Dimensionality reduction
As seen in the last episode, general clustering algorithms work well with low-dimensional data. In this episode we see how higher-dimensional data, such as images of handwritten text or numbers, can be processed with dimensionality reduction techniques to make the datasets more accessible for other modelling techniques. The dataset we will be using is the Scikit-Learn subset of the Modified National Institute of Standards and Technology (MNIST) dataset.
The MNIST dataset contains 70,000 images of handwritten numbers, and are labelled from 0-9 with the number that each image contains. Each image is a greyscale and 28x28 pixels in size for a total of 784 pixels per image. Each pixel can take a value between 0-255 (8bits). When dealing with a series of images in machine learning we consider each pixel to be a feature that varies according to each of the sample images. Our previous penguin dataset only had no more than 7 features to train with, however even a small 28x28 MNIST image has as much as 784 features (pixels) to work with.
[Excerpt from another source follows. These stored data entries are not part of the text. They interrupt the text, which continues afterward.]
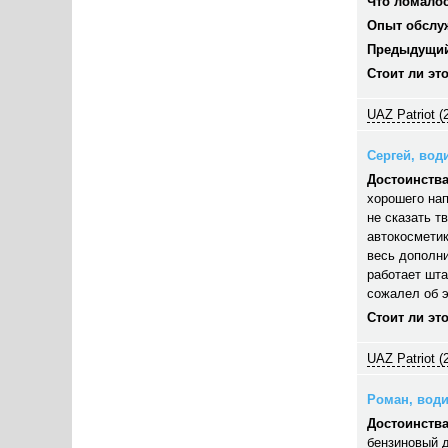
Что ломалос
Опыт обслу
Предыдущий
Стоит ли эт
UAZ Patriot (
Сергей, води
Достоинства
хорошего нап
не сказать т
автокосметик
весь дополни
работает шта
сожалел об э
Стоит ли эт
UAZ Patriot (
Роман, водит
Достоинства
бензиновый д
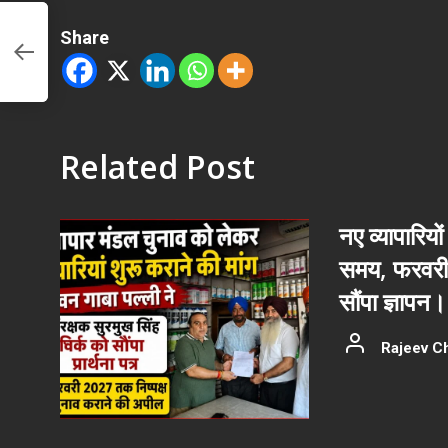
Share
और
Related Post
नए व्यापारियों
समय, फरवरी 
सौंपा ज्ञापन।
Rajeev C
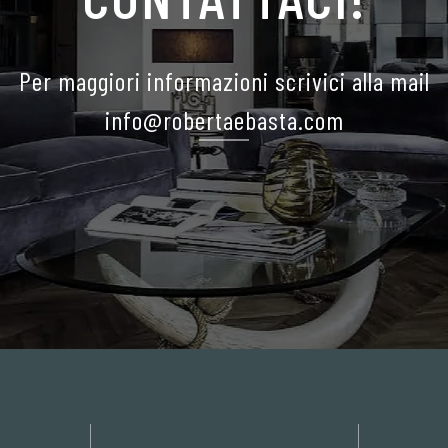
Per maggiori informazioni scrivici alla mail
info@robertaebasta.com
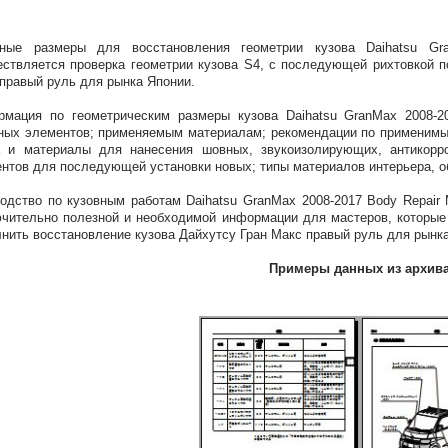
вные размеры для восстановления геометрии кузова Daihatsu G
ствляется проверка геометрии кузова S4, с последующей рихтовкой 
правый руль для рынка Японии.
мация по геометрическим размеры кузова Daihatsu GranMax 2008-20
ных элементов; применяемым материалам; рекомендации по применимы
 и материалы для нанесения шовных, звукоизолирующих, антикорро
нтов для последующей установки новых; типы материалов интерьера, о
одство по кузовным работам Daihatsu GranMax 2008-2017 Body Repair 
чительно полезной и необходимой информации для мастеров, которые
нить восстановление кузова Дайхутсу Гран Макс правый руль для рынк
Примеры данных из архив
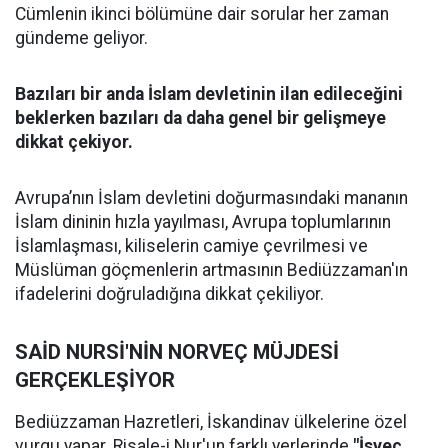
Cümlenin ikinci bölümüne dair sorular her zaman
gündeme geliyor.
Bazıları bir anda İslam devletinin ilan edileceğini
beklerken bazıları da daha genel bir gelişmeye
dikkat çekiyor.
Avrupa’nın İslam devletini doğurmasındaki mananın
İslam dininin hızla yayılması, Avrupa toplumlarının
İslamlaşması, kiliselerin camiye çevrilmesi ve
Müslüman göçmenlerin artmasının Bediüzzaman'ın
ifadelerini doğruladığına dikkat çekiliyor.
SAİD NURSİ'NİN NORVEÇ MÜJDESİ
GERÇEKLEŞİYOR
Bediüzzaman Hazretleri, İskandinav ülkelerine özel
vurgu yapar. Risale-i Nur'un farklı yerlerinde
"İsveç,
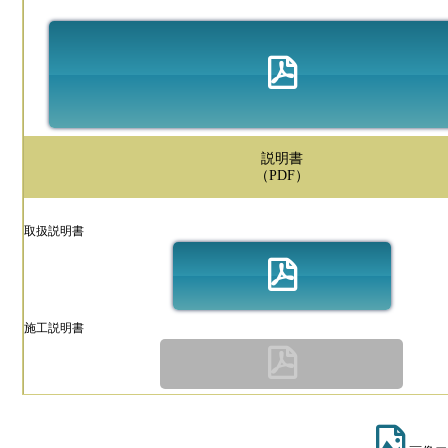
説明書
（PDF）
取扱説明書
施工説明書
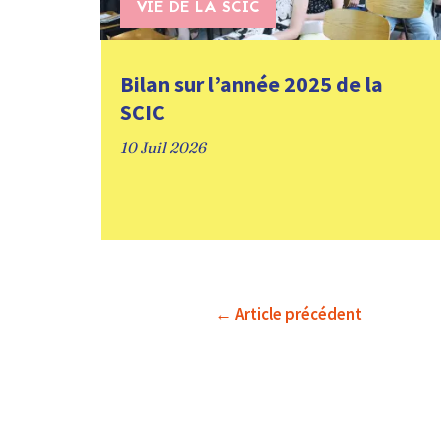
VIE DE LA SCIC
Bilan sur l’année 2025 de la
SCIC
10 Juil 2026
←
Article précédent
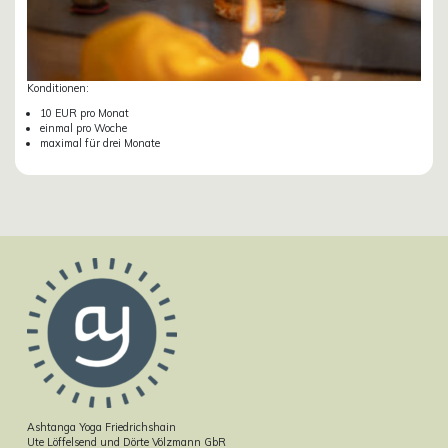
Konditionen:
10 EUR pro Monat
einmal pro Woche
maximal für drei Monate
Ashtanga Yoga Friedrichshain
Ute Löffelsend und Dörte Völzmann GbR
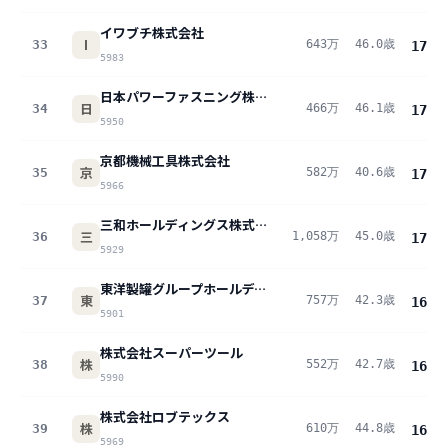
イワブチ株式会社
I
33
643万
46.0歳
17.2
5983
日本パワーファスニング株式会社
日
34
466万
46.1歳
17.1
5950
京都機械工具株式会社
京
35
582万
40.6歳
17.0
5966
三和ホールディングス株式会社
三
36
1,058万
45.0歳
17.0
5929
東洋製罐グループホールディングス株式会社
東
37
757万
42.3歳
16.9
5901
株式会社スーパーツール
株
38
552万
42.7歳
16.8
5990
株式会社ロブテックス
株
39
610万
44.8歳
16.8
5969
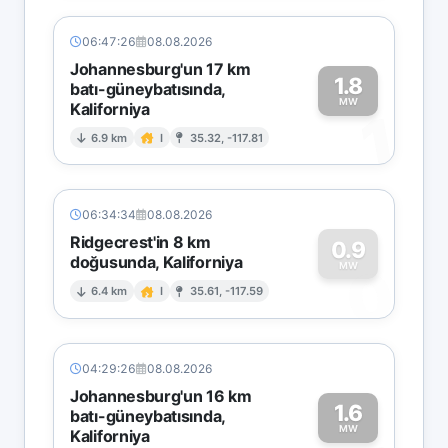
06:47:26
08.08.2026
Johannesburg'un 17 km
1.8
batı-güneybatısında,
MW
Kaliforniya
1
6.9 km
I
35.32, -117.81
06:34:34
08.08.2026
Ridgecrest'in 8 km
0.9
doğusunda, Kaliforniya
0
MW
6.4 km
I
35.61, -117.59
04:29:26
08.08.2026
Johannesburg'un 16 km
1.6
batı-güneybatısında,
MW
Kaliforniya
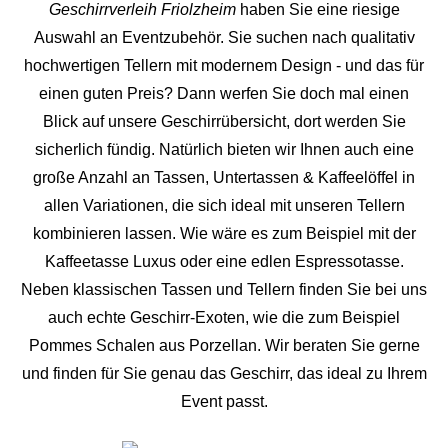
Geschirrverleih Friolzheim
haben Sie eine riesige
Auswahl an Eventzubehör. Sie suchen nach qualitativ
hochwertigen Tellern mit modernem Design - und das für
einen guten Preis? Dann werfen Sie doch mal einen
Blick auf unsere Geschirrübersicht, dort werden Sie
sicherlich fündig. Natürlich bieten wir Ihnen auch eine
große Anzahl an Tassen, Untertassen & Kaffeelöffel in
allen Variationen, die sich ideal mit unseren Tellern
kombinieren lassen. Wie wäre es zum Beispiel mit der
Kaffeetasse Luxus oder eine edlen Espressotasse.
Neben klassischen Tassen und Tellern finden Sie bei uns
auch echte Geschirr-Exoten, wie die zum Beispiel
Pommes Schalen aus Porzellan. Wir beraten Sie gerne
und finden für Sie genau das Geschirr, das ideal zu Ihrem
Event passt.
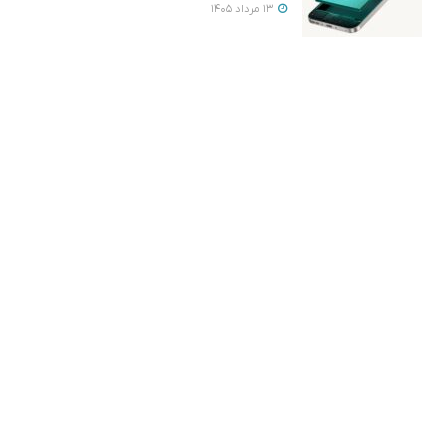
13 مرداد 1405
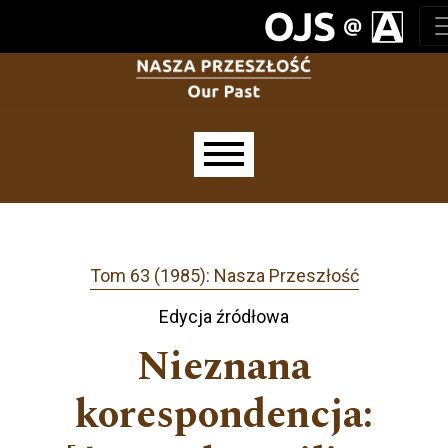
Przejdź do głównego menu
Przejdź do sekcji głównej
Przejdź do stopki
Main menu
Tom 63 (1985): Nasza Przeszłość
Edycja źródłowa
Nieznana
korespondencja:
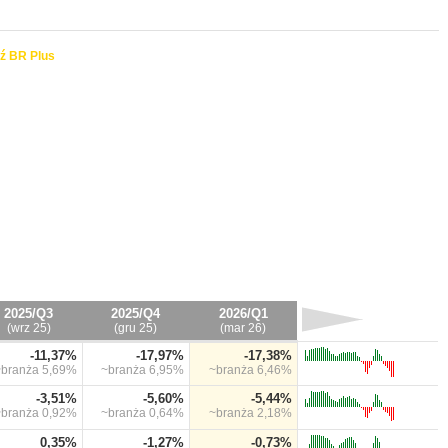
ź BR Plus
2025/Q3
2025/Q4
2026/Q1
(wrz 25)
(gru 25)
(mar 26)
-11,37%
-17,97%
-17,38%
~branża
5,69%
~branża
6,95%
~branża
6,46%
-3,51%
-5,60%
-5,44%
~branża
0,92%
~branża
0,64%
~branża
2,18%
0,35%
-1,27%
-0,73%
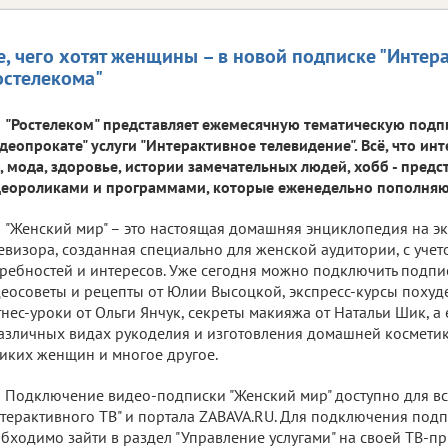
е, чего хотят женщины – в новой подписке "Интера
остелекома"
"Ростелеком" представляет ежемесячную тематическую подпи
деопрокате" услуги "Интерактивное телевидение". Всё, что инт
, мода, здоровье, истории замечательных людей, хобб - предс
еороликами и программами, которые еженедельно пополняю
"Женский мир" – это настоящая домашняя энциклопедия на э
евизора, созданная специально для женской аудитории, с учет
ребностей и интересов. Уже сегодня можно подключить подпис
еосоветы и рецепты от Юлии Высоцкой, экспресс-курсы похуд
нес-уроки от Ольги Янчук, секреты макияжа от Натальи Шик, а
азличных видах рукоделия и изготовления домашней косметик
иких женщин и многое другое.
Подключение видео-подписки "Женский мир" доступно для в
терактивного ТВ" и портала ZABAVA.RU. Для подключения под
бходимо зайти в раздел "Управление услугами" на своей ТВ-пр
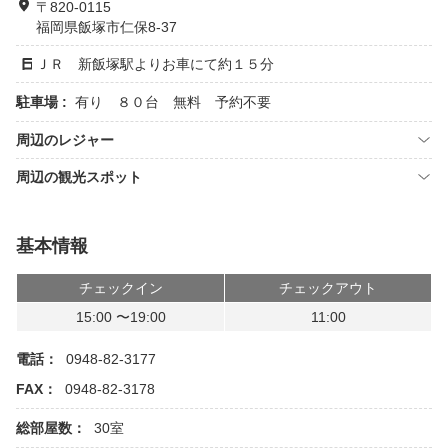
〒820-0115
福岡県飯塚市仁保8-37
ＪＲ 新飯塚駅よりお車にて約１５分
駐車場 :
有り ８０台 無料 予約不要
周辺のレジャー
周辺の観光スポット
基本情報
チェックイン
チェックアウト
15:00 〜19:00
11:00
電話：
0948-82-3177
FAX：
0948-82-3178
総部屋数：
30室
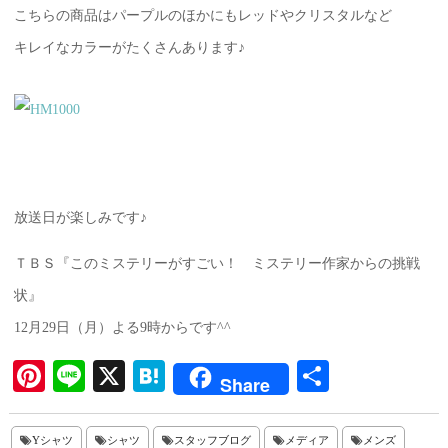
こちらの商品はパープルのほかにもレッドやクリスタルなど
キレイなカラーがたくさんあります♪
放送日が楽しみです♪
ＴＢＳ『このミステリーがすごい！ ミステリー作家からの挑戦
状』
12月29日（月）よる9時からです^^
Pi
Li
X
H
共
Share
nt
ne
at
有
er
en
Yシャツ
シャツ
スタッフブログ
メディア
メンズ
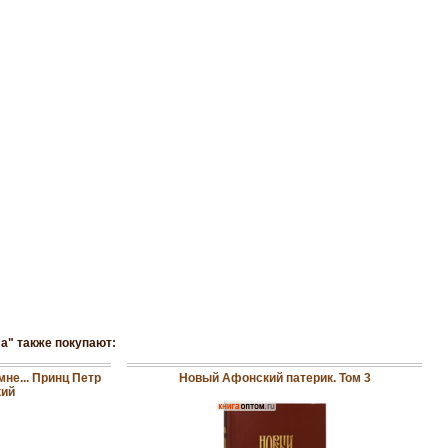
а" также покупают:
не... Принц Петр
Новый Афонский патерик. Том 3
кий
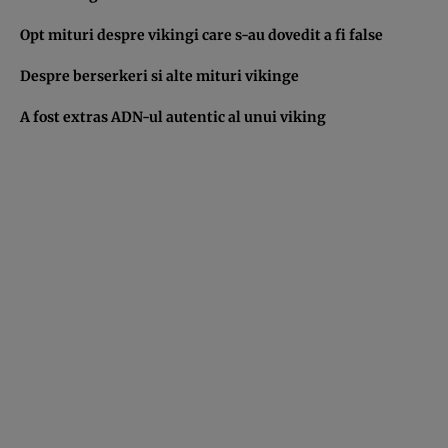
Opt mituri despre vikingi care s-au dovedit a fi false
Despre berserkeri si alte mituri vikinge
A fost extras ADN-ul autentic al unui viking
To make this episode a bit less computationally intensive, the Scikit-Learn example that we will work with is a smaller sample of 1797 images. Each image is 8x8 in size for a total of 64 pixels per image, resulting in 64 features for us to work with. The pixels can take a value between 0-15 (4bits). Let’s retrieve and inspect the Scikit-Learn dataset with the following code:
# Let's define these here to avoid repetitive code
import numpy as np
import matplotlib.pyplot as plt
def plots_labels(data, labels):
"""
Visualizes data points with associated labels in a 2D scatter plot.
Parameters:
data (ndarray): A 2D NumPy array with shape (n_samples, 2), representing the data points.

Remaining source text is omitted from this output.